• Exercise instructions:
From the data that follows, print exactly the lines starting at the one containing "[2014-02-06]" and ending at the one containing "А потом привидится"; include both of them and nothing more.

------ Supplied data

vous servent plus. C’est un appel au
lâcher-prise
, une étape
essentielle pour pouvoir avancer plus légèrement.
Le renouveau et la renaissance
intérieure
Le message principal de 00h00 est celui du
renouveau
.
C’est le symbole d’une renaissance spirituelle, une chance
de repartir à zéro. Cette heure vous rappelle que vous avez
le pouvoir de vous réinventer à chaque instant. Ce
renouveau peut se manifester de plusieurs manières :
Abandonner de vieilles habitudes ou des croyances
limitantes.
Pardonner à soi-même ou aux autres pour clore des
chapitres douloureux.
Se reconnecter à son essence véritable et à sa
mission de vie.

------------
------ Supplied data

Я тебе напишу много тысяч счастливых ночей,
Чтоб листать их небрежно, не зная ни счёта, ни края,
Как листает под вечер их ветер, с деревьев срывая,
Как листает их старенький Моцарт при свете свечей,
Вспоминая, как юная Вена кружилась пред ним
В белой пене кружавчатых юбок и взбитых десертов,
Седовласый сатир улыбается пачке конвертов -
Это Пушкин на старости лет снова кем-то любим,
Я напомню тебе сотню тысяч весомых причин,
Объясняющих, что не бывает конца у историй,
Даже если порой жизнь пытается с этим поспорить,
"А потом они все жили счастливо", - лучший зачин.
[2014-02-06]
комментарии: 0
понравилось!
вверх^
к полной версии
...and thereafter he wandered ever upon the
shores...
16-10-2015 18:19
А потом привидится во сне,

------------

• Your solution:
[2014-02-06]
комментарии: 0
понравилось!
вверх^
к полной версии
...and thereafter he wandered ever upon the
shores...
16-10-2015 18:19
А потом привидится во сне,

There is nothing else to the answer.